Cardiac sarcoidosis: diagnosis and management.

Front Cardiovasc Med

Department of Cardiology, Robert Wood Johnson University Hospital, New Brunswick, NJ, United States.

Published: October 2024

AI Article Synopsis

  • Non-caseating granulomatous infiltration in the myocardium is a key characteristic of cardiac sarcoidosis (CS), which can lead to serious heart issues like arrhythmias, sudden death, and heart failure.
  • Diagnosis typically involves endomyocardial biopsy, but can also be based on systemic sarcoidosis evidence and advanced imaging such as Cardiac MRI and FDG-PET, both crucial for managing CS.
  • Treatment mainly relies on corticosteroids and immunosuppressants, and involves a team approach due to the complexity of the disease, highlighting the need for more randomized trials to enhance treatment strategies.

Article Abstract

Non-caseating granulomatous infiltration of the myocardium is the hallmark of cardiac sarcoidosis (CS).
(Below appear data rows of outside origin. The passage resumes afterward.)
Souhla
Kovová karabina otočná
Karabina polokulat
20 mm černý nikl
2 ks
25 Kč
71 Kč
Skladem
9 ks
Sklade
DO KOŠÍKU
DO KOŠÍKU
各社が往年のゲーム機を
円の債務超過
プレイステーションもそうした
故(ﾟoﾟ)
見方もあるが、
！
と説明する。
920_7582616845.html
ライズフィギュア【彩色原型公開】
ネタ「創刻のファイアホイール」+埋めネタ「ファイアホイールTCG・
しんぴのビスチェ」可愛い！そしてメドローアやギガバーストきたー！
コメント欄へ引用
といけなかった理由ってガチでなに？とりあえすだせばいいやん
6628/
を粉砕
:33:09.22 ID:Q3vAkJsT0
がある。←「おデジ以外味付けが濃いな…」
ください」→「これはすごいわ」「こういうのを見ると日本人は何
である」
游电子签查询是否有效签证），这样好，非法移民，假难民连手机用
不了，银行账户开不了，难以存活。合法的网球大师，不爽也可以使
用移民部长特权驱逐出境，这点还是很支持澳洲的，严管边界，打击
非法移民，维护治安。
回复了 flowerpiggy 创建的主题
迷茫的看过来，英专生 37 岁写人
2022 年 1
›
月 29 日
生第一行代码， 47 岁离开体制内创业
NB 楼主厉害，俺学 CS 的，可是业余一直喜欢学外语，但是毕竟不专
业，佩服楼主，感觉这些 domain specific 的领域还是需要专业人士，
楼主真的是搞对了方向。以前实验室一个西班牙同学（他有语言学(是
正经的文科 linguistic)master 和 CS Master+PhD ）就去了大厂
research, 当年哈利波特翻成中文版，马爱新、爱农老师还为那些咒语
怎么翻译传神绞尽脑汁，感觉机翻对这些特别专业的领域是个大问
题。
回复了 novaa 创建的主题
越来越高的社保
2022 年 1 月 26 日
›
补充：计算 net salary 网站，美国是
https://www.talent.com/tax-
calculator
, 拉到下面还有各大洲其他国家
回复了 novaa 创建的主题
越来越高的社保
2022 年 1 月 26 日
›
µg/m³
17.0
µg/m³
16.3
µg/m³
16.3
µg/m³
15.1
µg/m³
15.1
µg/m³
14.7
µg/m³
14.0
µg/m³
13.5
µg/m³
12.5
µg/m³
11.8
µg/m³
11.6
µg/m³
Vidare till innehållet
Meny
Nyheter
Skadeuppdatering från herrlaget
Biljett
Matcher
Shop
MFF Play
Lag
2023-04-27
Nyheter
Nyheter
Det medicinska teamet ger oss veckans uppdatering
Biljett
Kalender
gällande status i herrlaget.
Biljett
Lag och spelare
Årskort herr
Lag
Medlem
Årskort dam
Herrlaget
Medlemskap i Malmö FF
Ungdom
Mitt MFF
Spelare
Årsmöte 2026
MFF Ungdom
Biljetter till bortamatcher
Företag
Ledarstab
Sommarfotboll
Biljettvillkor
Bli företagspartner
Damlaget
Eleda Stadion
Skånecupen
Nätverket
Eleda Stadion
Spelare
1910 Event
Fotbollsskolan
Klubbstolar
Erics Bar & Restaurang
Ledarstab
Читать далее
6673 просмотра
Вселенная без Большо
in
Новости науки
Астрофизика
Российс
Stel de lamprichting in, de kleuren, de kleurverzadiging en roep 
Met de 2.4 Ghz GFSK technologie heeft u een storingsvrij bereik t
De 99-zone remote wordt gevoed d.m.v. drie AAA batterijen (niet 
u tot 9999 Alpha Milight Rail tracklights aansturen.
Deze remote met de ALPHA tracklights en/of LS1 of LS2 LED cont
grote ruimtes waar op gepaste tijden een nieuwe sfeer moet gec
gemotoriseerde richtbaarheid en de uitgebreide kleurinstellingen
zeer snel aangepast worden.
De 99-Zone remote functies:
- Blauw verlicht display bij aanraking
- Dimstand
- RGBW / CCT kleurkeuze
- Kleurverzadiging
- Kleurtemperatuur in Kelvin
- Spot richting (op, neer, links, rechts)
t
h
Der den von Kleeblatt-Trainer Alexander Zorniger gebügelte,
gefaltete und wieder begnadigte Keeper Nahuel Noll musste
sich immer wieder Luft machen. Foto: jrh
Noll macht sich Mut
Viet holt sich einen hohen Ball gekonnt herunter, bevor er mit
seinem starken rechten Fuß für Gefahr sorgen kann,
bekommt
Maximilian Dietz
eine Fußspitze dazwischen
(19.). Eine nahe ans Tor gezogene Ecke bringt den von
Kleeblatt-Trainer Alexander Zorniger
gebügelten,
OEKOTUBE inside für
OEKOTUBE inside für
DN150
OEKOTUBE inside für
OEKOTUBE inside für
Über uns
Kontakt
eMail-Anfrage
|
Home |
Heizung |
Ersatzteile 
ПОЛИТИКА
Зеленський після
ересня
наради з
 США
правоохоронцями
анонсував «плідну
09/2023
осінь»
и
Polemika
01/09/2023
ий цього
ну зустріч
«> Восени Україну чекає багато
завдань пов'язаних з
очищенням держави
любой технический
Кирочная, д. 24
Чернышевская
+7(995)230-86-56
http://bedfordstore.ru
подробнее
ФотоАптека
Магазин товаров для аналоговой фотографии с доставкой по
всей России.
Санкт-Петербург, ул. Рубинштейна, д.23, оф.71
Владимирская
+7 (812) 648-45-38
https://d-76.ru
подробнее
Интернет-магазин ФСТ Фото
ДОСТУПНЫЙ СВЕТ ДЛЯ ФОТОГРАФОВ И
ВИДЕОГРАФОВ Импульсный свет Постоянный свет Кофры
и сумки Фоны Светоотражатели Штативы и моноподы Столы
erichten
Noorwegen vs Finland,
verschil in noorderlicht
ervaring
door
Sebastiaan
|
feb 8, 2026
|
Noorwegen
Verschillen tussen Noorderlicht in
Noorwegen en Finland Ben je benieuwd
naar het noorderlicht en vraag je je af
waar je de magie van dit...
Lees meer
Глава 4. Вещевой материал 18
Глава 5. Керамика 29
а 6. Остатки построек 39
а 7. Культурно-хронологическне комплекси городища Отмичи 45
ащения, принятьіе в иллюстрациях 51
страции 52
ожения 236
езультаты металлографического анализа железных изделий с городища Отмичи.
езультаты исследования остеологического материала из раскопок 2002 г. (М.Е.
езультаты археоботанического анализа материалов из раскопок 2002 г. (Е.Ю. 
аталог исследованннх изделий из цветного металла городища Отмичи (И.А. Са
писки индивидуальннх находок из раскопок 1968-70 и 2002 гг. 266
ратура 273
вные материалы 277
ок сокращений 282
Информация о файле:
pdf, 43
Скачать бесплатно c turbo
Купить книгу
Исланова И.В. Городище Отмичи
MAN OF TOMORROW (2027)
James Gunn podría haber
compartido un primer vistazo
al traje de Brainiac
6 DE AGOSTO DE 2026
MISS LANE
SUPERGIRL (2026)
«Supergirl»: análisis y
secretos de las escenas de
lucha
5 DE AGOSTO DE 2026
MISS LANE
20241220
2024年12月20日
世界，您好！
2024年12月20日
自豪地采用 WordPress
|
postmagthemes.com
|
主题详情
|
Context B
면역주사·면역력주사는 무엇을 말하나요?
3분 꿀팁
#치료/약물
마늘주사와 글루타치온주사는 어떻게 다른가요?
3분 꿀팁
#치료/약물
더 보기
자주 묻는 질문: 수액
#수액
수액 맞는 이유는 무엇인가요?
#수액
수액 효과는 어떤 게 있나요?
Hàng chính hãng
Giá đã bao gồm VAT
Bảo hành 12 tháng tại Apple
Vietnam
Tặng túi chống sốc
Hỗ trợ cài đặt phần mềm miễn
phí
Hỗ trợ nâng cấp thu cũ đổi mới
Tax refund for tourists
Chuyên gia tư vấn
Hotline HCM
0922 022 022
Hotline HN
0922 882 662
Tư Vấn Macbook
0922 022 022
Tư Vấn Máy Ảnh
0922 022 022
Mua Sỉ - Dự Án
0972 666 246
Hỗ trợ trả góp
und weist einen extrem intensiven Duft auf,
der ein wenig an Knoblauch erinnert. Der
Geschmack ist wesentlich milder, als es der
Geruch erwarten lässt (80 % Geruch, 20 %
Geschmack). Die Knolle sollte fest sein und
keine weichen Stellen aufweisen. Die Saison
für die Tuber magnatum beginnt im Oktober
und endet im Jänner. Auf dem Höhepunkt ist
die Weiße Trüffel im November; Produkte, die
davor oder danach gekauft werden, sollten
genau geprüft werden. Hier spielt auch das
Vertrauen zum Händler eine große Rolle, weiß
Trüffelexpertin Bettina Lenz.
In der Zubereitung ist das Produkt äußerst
CS manifests clinically as conduction disturbance, ventricular arrhythmia, sudden cardiac death and/or heart failure with reduced ejection fraction. Other than confirmation through endomyocardial biopsy, a diagnosis of probable CS can be established by histological evidence of systemic sarcoidosis in addition to characteristic clinical or advanced imaging findings. Cardiac Magnetic Resonance imaging (CMR) and F-flurodeoxyglycose positron emission tomography (FDG-PET) are imaging modalities indispensable in the diagnosis and monitoring of CS. FDG-PET is the method of choice for identifying the active inflammatory phase of CS and in the monitoring and modifying of immunosuppressive treatment. CMR is better suited for assessing cardiac morphology and function. Both modalities are more effective in detecting CS when used in combination than either is alone. Management of CS is primarily based upon observational data of low quality due to a paucity of randomized controlled trials. Corticosteroid therapy and/or tiered-immunosuppression are the mainstays of treatment in reducing myocardial inflammation. Steroid-sparing agents aim to limit the unfavorable side-effects of a significant steroid burden. Antiarrhythmics and guideline-directed medical therapies are utilized for control of ventricular arrhythmia and left ventricular dysfunction respectively. CS necessitates multidisciplinary care in specialized centers to most effectively diagnose and manage the disease. Additional randomized trials are warranted to further our understanding of medical optimization in CS.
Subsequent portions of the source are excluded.